Neon Waltz at Rock City
Neon Waltz, a Scottish indie rock band, based as far north as you can get in John O’Groats, played at Rock City Basement last night for an intimate show. They were supported by Lois and Rosborough three dates into their UK tour following the release of their debut album “Strange Hymns” in August 2017.
Opening the show, to an unfortunately very empty venue, were rock trio quartet. Even as they started playing, the crowd seemed quite unenthusiastic but when lead singer John Selby began to sing, people soon began to congregate around the stage. They had a very 60’s American rock and roll sound to them and left the crowd pleasantly surprised.
Next up was Rosborough, a singer song writer all the way from Derry, Northern Ireland. Glenn Rosborough had a unique voice that captured the growing audience’s attention. He seemed relaxed and at ease on stage and broke up the set with some good-natured humour and could easily be performing at bigger venues soon. Every song went down well and although still a moderately empty venue, he filled the place with sound so that it didn’t feel empty at all.

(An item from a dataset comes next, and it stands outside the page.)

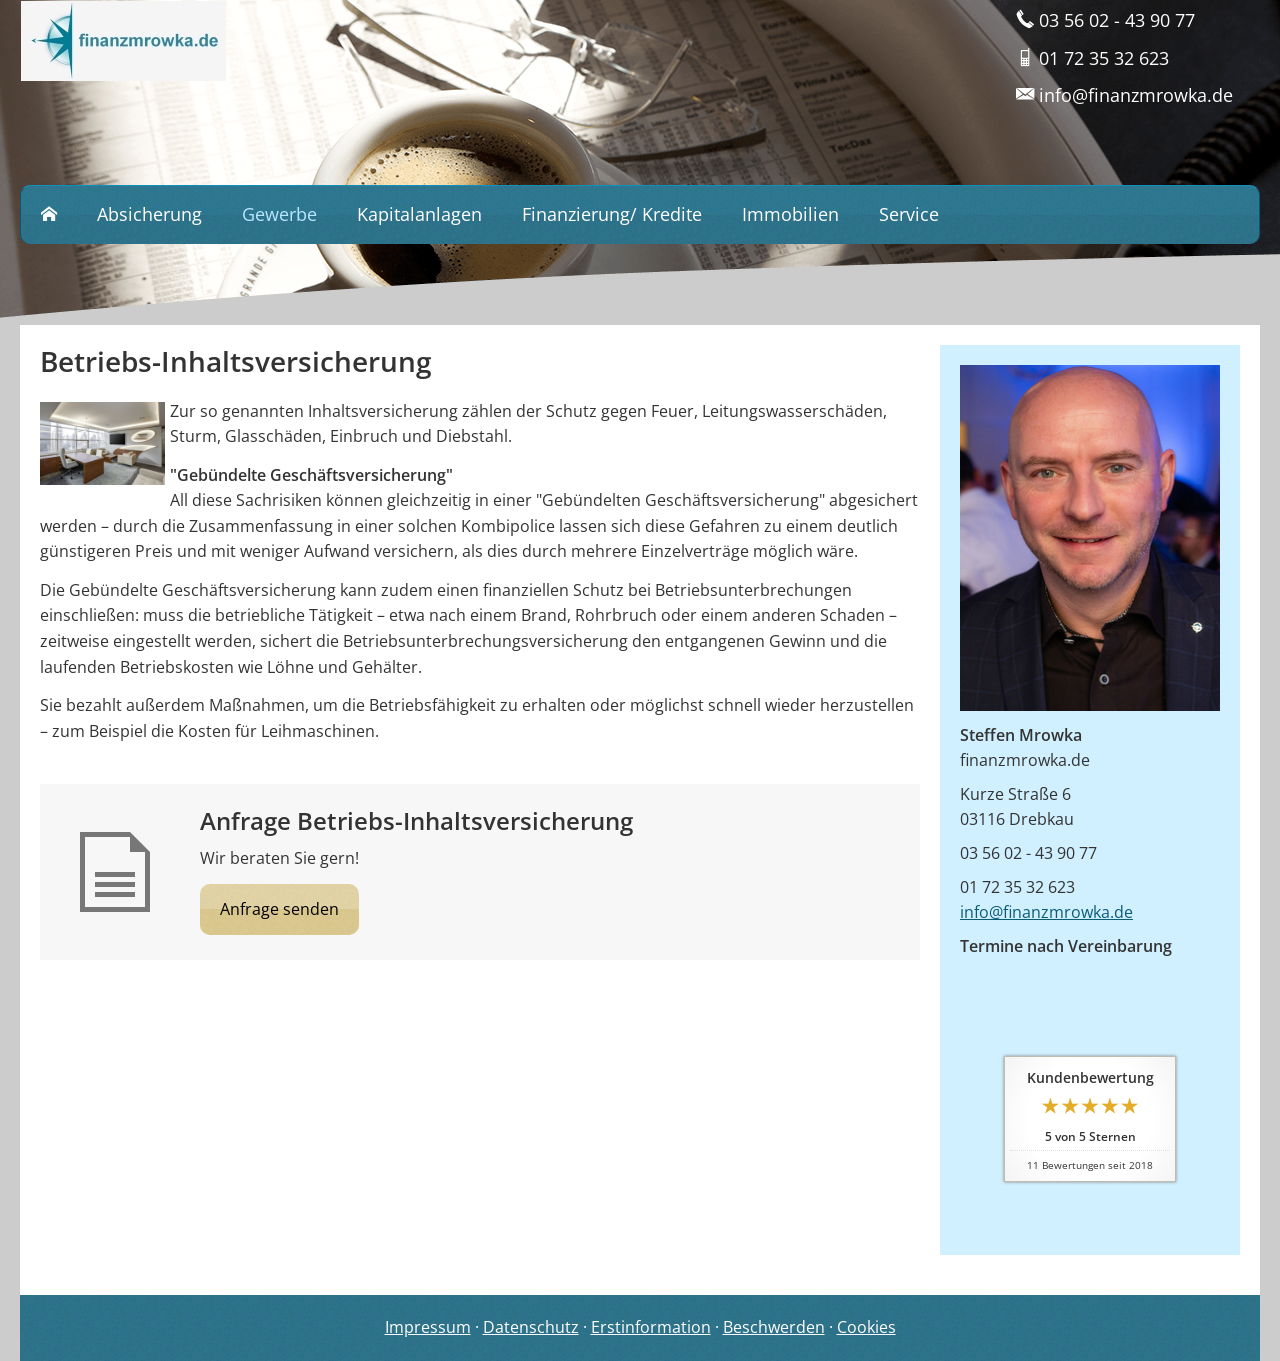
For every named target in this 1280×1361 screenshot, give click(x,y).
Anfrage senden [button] (279, 909)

Just before Neon Waltz took to the stage, more people entered the venue, presumably coming just to see the six-piece indie rock band who have been praised by NME for their hard work and unique, laid back, indie alternative sound. They opened with “Sundial” and asked everybody to move closer in, creating an intimate atmosphere. Lead singer Jordan Shearer is a passionate singer and had a nervous demeanour which works well for the band, inviting the crowd into their personal performance. They played songs from their album including the popular “Dreamers” and their overall stage presence brought to mind bands such as The Night Café and High Tyde.
Speaking to Jordan after the show, he was very pleased with how it went and excited for the rest of the UK tour which includes shows in London, Kilmarnock and Brighton. Now is the perfect opportunity for people to go and see them perform as Neon Waltz already seem too big for the stages they are playing and the opportunity to see them at small and intimate gigs may soon be a thing of the past.